+++ DATASET ENTRIES

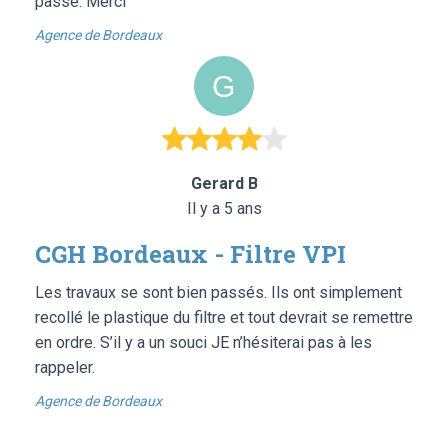
passé. Merci
Agence de Bordeaux
Gerard B
Il y a 5 ans
CGH Bordeaux - Filtre VPI
Les travaux se sont bien passés. Ils ont simplement
recollé le plastique du filtre et tout devrait se remettre
en ordre. S’il y a un souci JE n’hésiterai pas à les
rappeler.
Agence de Bordeaux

++++++

ABOUT THIS TASK = Without the images, print all of the lines above exactly.

WRITTEN RESPONSE =
passé. Merci
Agence de Bordeaux
Gerard B
Il y a 5 ans
CGH Bordeaux - Filtre VPI
Les travaux se sont bien passés. Ils ont simplement
recollé le plastique du filtre et tout devrait se remettre
en ordre. S’il y a un souci JE n’hésiterai pas à les
rappeler.
Agence de Bordeaux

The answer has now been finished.